*** Opening Extracted material ***

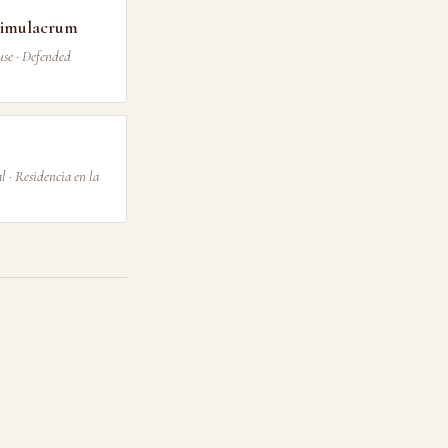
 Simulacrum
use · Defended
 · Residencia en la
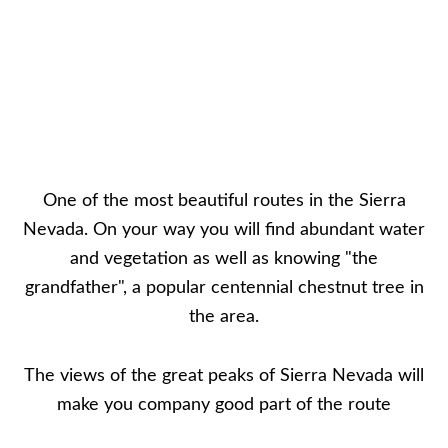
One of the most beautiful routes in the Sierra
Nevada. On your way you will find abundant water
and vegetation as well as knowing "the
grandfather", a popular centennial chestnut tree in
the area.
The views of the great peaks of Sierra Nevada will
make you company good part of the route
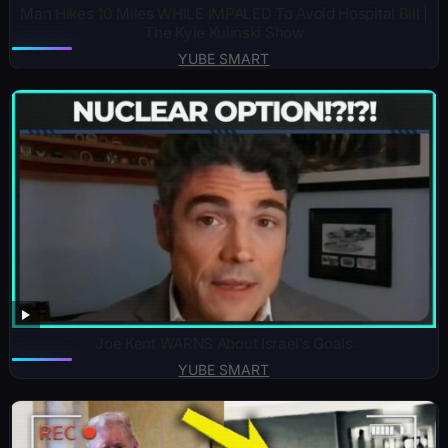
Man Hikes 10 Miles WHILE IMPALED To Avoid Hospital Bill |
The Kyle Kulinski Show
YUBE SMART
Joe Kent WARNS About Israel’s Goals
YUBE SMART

*** Closing Extracted material ***

• [Problem]: What is needed is a word-for-word transcription of all the entries, with the pictures dropped.

• [Exercise output]:
 Simulacrum
use · Defended
 · Residencia en la
One of the most beautiful routes in the Sierra
Nevada. On your way you will find abundant water
and vegetation as well as knowing "the
grandfather", a popular centennial chestnut tree in
the area.
The views of the great peaks of Sierra Nevada will
make you company good part of the route
Man Hikes 10 Miles WHILE IMPALED To Avoid Hospital Bill |
The Kyle Kulinski Show
YUBE SMART
Joe Kent WARNS About Israel’s Goals
YUBE SMART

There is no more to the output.